As age brackets increase, ownership of both “002” (Affordable) and “001” (Luxury) properties becomes more prevalent. Notably, luxury residences are primarily owned by individuals in their 30s and above. This demographic shift is accompanied by an increase in average income and property sale prices. For instance, in the 30-39 segment, the average income is $92,857.14, with an average sale price of $109,714.29. Similarly, in the 40-49 segment, the average income rises to $97,777,78 with a corresponding increase in average sale price.
This upward trend in income and property ownership among older age groups can be attributed to career advancement and corresponding salary increases. Notably, individuals in their 20s typically do not own or reside in luxury residences, indicating a progression towards higher-end properties as individuals age and accumulate wealth.
Given this information, the marketing department can tailor their campaigns to target high-income buyers in their 30s or older for luxury estates. Conversely, more affordable homes should be marketed toward younger buyers who are at the beginning of their careers. Additionally, the data highlights an emerging trend of individuals in their late 30s and up investing in second homes, presenting an opportunity for marketers to capitalize on this trend by making second homes more appealing, whether for vacation purposes or rental investments.
Problem #2: Impact of Zip Code on Property Sale Prices
SQL:

Query 1: Display the average sale price for each zip code

Query 2: Display zip codes with the highest total sale price

Analysis:
Query 1 showcases the average sale prices associated with different zip codes in descending order.
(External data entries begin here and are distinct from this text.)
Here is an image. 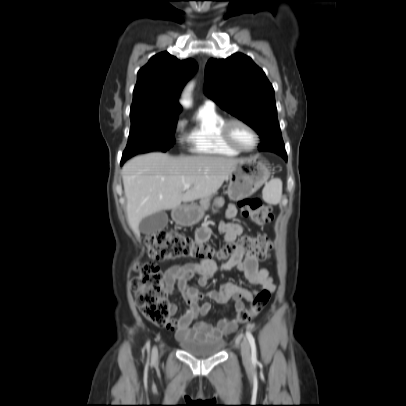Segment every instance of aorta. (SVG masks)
Wrapping results in <instances>:
<instances>
[{
    "mask_svg": "<svg viewBox=\"0 0 406 406\" xmlns=\"http://www.w3.org/2000/svg\"><path fill=\"white\" fill-rule=\"evenodd\" d=\"M193 86H194L193 83L190 82L186 86V88H185V90H184V92L182 94V97L180 99V103H181V105L183 107H190L192 105V100L190 98V93H191V90L193 89Z\"/></svg>",
    "mask_w": 406,
    "mask_h": 406,
    "instance_id": "1",
    "label": "aorta"
}]
</instances>
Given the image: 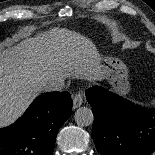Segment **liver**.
Returning a JSON list of instances; mask_svg holds the SVG:
<instances>
[{
    "label": "liver",
    "instance_id": "1",
    "mask_svg": "<svg viewBox=\"0 0 155 155\" xmlns=\"http://www.w3.org/2000/svg\"><path fill=\"white\" fill-rule=\"evenodd\" d=\"M103 80L93 43L64 28L0 49V128L18 119L52 80Z\"/></svg>",
    "mask_w": 155,
    "mask_h": 155
}]
</instances>
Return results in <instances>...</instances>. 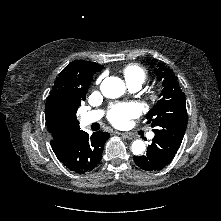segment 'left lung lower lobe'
<instances>
[{
    "label": "left lung lower lobe",
    "mask_w": 221,
    "mask_h": 221,
    "mask_svg": "<svg viewBox=\"0 0 221 221\" xmlns=\"http://www.w3.org/2000/svg\"><path fill=\"white\" fill-rule=\"evenodd\" d=\"M180 145L179 141L155 136L147 153L134 156V161L143 170H161L175 157Z\"/></svg>",
    "instance_id": "1"
}]
</instances>
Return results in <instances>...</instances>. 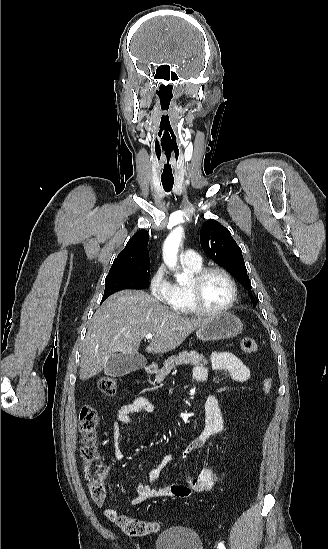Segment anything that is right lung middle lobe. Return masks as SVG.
<instances>
[{
	"label": "right lung middle lobe",
	"mask_w": 328,
	"mask_h": 549,
	"mask_svg": "<svg viewBox=\"0 0 328 549\" xmlns=\"http://www.w3.org/2000/svg\"><path fill=\"white\" fill-rule=\"evenodd\" d=\"M150 261H137L119 269L110 270L105 279L102 302L123 289H143L149 283Z\"/></svg>",
	"instance_id": "dd1d6c3e"
}]
</instances>
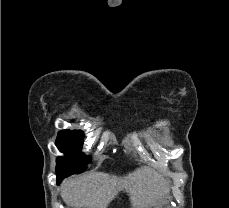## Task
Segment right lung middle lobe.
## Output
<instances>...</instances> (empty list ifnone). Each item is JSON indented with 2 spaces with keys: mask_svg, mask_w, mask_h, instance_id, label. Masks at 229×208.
<instances>
[{
  "mask_svg": "<svg viewBox=\"0 0 229 208\" xmlns=\"http://www.w3.org/2000/svg\"><path fill=\"white\" fill-rule=\"evenodd\" d=\"M84 133L81 130H62L56 139L57 148L64 153V157L57 158L56 175L68 177L86 169L90 162L89 156L81 152Z\"/></svg>",
  "mask_w": 229,
  "mask_h": 208,
  "instance_id": "1",
  "label": "right lung middle lobe"
}]
</instances>
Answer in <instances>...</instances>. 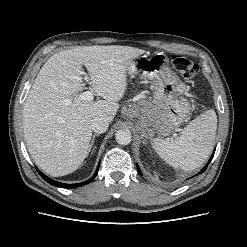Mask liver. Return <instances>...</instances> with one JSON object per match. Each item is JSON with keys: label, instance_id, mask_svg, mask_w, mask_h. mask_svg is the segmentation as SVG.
Masks as SVG:
<instances>
[{"label": "liver", "instance_id": "6515ba94", "mask_svg": "<svg viewBox=\"0 0 247 247\" xmlns=\"http://www.w3.org/2000/svg\"><path fill=\"white\" fill-rule=\"evenodd\" d=\"M143 53L129 46H79L55 53L45 62L23 111L27 148L43 171L59 177L79 168L90 152L92 120L114 119L127 89V68ZM83 65L92 90L104 100L80 98L86 89Z\"/></svg>", "mask_w": 247, "mask_h": 247}]
</instances>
Query 2 reveals the zip codes with the highest total sale prices in descending order.
These insights shed light on the impact of zip codes on property values, offering valuable guidance to stakeholders involved in strategic decision-making. For instance, the zip code 94101 in California emerges as the most expensive with an average sale price of $148,000. Following closely is 10001 in New York, with an average of 146,666.67, 90001 in California at $138,000, and so forth. This trend persists in the total sale prices, reinforcing the notion of higher living expenses in California (zip codes 94101 and 90001) and New York (10001) compared to other states collected.
By analyzing the average and total sale prices, stakeholders can discern underlying market trends and dynamics within specific geographic areas. The higher prices in California can suggest strong demand or desirable features that command premium prices. In turn, they can tailor their offerings or investment strategies to align with market demand.